Zhu Huimin, Liu Xinchen, Wei Min, Gao Rui, Liu Xuemei, Li Xiuxiu, Liu Xuhua, Chen Weiqing
Department of Epidemiology, School of Public Health, Sun Yat-sen University, Guangzhou 510080, China.
Department of Science and Education, Shenzhen Birth Cohort Study Center, Nanshan Maternity and Child Healthcare, Shenzhen 518067, China.
Healthcare (Basel). 2024 Nov 29;12(23):2400. doi: 10.3390/healthcare12232400.
Maternal sleep disturbance is a risk factor for adverse outcomes like preterm birth. However, the association of maternal sleep quality and duration with the risk of the infant being small for gestational age (SGA) remains inconclusive, and the specific critical window of vulnerability has yet to be clearly identified.
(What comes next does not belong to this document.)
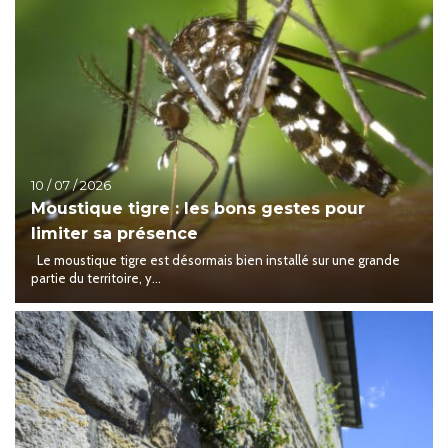
10 / 07 / 2026
Moustique tigre : les bons gestes pour
limiter sa présence
Le moustique tigre est désormais bien installé sur une grande
partie du territoire, y...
Therefore, this study aims to investigate the effect of maternal sleep quality and duration on the risk of having an SGA infant and to identify the critical window for this association.
One thousand six hundred and seventy-seven participants from the Shenzhen Birth Cohort Study were included. Maternal sleep duration and quality during pregnancy were assessed using the Pittsburgh Sleep Quality Index (PSQI) in early (<19 weeks), mid- (24-28 weeks), and late (32-38 weeks) pregnancy. Multivariate logistic regression analyses were used to examine the association of an SGA infant with sleep duration and quality, along with their specific effects across the different pregnancy stages.
The pregnant women with short sleep duration (≤7 h/day) in the early stage of pregnancy appeared to have a higher risk of having an SGA infant (aOR = 1.93, 95% CI = 1.322.79). Additionally, poor sleep quality combined with short sleep duration was associated with an even higher risk of having an SGA infant (aOR = 2.08, 95% CI = 1.323.23). However, this association was observed only during early pregnancy.
The women with short sleep duration were associated with SGA risk, and the early stage of pregnancy might be a particularly sensitive period for this relationship. Addressing maternal sleep problems during pregnancy as part of antenatal care is crucial for reducing the likelihood of having an SGA infant and improving the overall birth outcomes.
孕产妇睡眠障碍是早产等不良结局的一个风险因素。然而,孕产妇睡眠质量和时长与小于胎龄儿(SGA)风险之间的关联仍无定论,且尚未明确确定具体的关键易损期。因此,本研究旨在探讨孕产妇睡眠质量和时长对生出SGA婴儿风险的影响,并确定这种关联的关键时期。
纳入了来自深圳出生队列研究的1677名参与者。在孕早期(<19周)、孕中期(24 - 28周)和孕晚期(32 - 38周),使用匹兹堡睡眠质量指数(PSQI)评估孕期的孕产妇睡眠时长和质量。采用多因素逻辑回归分析来检验SGA婴儿与睡眠时长和质量的关联,以及它们在不同孕期阶段的具体影响。
孕早期睡眠时长较短(≤7小时/天)的孕妇生出SGA婴儿的风险似乎更高(调整后比值比[aOR]=1.93,95%置信区间[CI]=1.322.79)。此外,睡眠质量差且睡眠时长较短与生出SGA婴儿的风险更高相关(aOR = 2.08,95% CI = 1.323.23)。然而,这种关联仅在孕早期观察到。
睡眠时长较短的女性与SGA风险相关,孕早期可能是这种关系的一个特别敏感时期。在孕期将解决孕产妇睡眠问题作为产前护理的一部分,对于降低生出SGA婴儿的可能性和改善总体出生结局至关重要。